Wilson won reelection in 1994 by backing 187, which the courts subsequently struck down. But his victory was probably the most pyrrhic in modern American politics. Threatened and enraged by 187, California's Latino immigrants began naturalizing, registering and voting in record numbers. Southern California's Latino-led labor movement -- the most energized and strategically savvy labor movement in the nation -- became particularly adept at turning out Latino voters for Democratic candidates and causes.

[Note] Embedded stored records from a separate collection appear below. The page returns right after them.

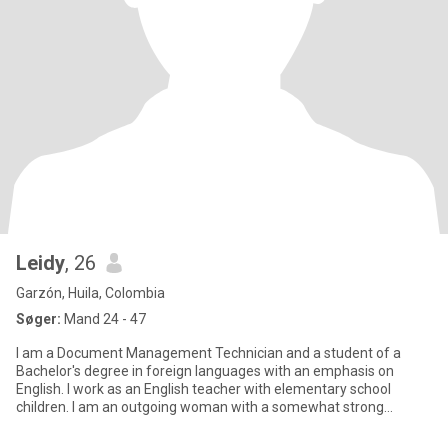
Leidy
, 26
Garzón, Huila, Colombia
Søger:
Mand 24 - 47
I am a Document Management Technician and a student of a
Bachelor's degree in foreign languages ​​with an emphasis on
English. I work as an English teacher with elementary school
children. I am an outgoing woman with a somewhat strong
character. I am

In the process, the California electorate has been transformed -- moving the state decisively into the Democratic column. In the 1994 election, according to the nonprofit William C. Velásquez Institute, which seeks to raise minorities' political and economic participation, Latinos counted for 11.4 percent of California voters. By 2008, they comprised 21.4 percent. And particularly when immigration is an issue, theirs is a heavily Democratic vote. "There's a whole generation of Latino voters who don't believe the Republicans look out for them," Maria Elena Durazo, who heads the Los Angeles County AFL-CIO, told me on Election Day. "We ran against Pete Wilson for years after he was out of office. And, voilà! He's back -- he's vouching for Whitman!" Labor will make sure the Latino community knows it. Already, the California Nurses Association is running an ad on Spanish-language radio that splices in a clip from a Whitman primary commercial in which she and Wilson discuss cracking down on immigration.
When your own primary ad is directed against you by your opponents in the general election, you have a fundamental problem. It's not just that Republican nativism pushes perhaps a fifth of the electorate into the Democratic column. It's that the state's Republicans are simply far to the right of the majority of Californians -- so much so that they do not have a majority of registered voters in any one of the state's 53 congressional districts.
There's a reason Arnold Schwarzenegger is the only Republican elected to a major statewide office in California since 1994 -- and it's not his celebrity status. It's because, when he was first elected governor, he did not have to run in and win a Republican primary: He was elected in a special recall election open to candidates and voters from all parties.
Whitman and Fiorina had no such luck. In winning their nominations, they said things deeply offensive to a fatally large swath of California voters. Their campaigns may be gold-plated, but they have ears of purest tin.